What is required: Whenever the string "alegătorii" appears in a line below, please copy the line out.

Records from a collection:

%%

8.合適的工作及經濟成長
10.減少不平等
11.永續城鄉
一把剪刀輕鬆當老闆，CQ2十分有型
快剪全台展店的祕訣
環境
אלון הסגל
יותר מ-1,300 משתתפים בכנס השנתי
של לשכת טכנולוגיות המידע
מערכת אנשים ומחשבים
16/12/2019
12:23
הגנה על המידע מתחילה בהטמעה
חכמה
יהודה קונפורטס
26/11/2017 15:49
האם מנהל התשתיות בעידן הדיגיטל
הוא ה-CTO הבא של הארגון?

%%
%%

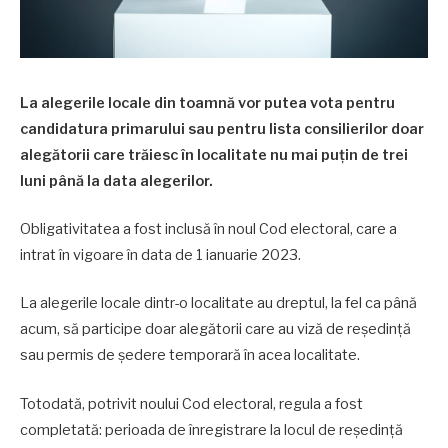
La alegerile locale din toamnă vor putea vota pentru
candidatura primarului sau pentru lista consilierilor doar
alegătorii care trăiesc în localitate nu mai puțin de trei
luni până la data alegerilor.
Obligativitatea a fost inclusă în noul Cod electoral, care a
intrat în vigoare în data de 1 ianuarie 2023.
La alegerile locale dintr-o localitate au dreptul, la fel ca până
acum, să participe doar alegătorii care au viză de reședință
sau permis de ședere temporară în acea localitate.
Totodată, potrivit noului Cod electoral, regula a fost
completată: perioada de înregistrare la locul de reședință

%%
%%

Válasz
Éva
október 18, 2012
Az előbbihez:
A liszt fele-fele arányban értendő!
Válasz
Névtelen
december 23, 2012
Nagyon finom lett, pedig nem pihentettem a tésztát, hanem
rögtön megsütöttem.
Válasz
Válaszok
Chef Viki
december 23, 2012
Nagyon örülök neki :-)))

%%

Output below:
alegătorii care trăiesc în localitate nu mai puțin de trei
acum, să participe doar alegătorii care au viză de reședință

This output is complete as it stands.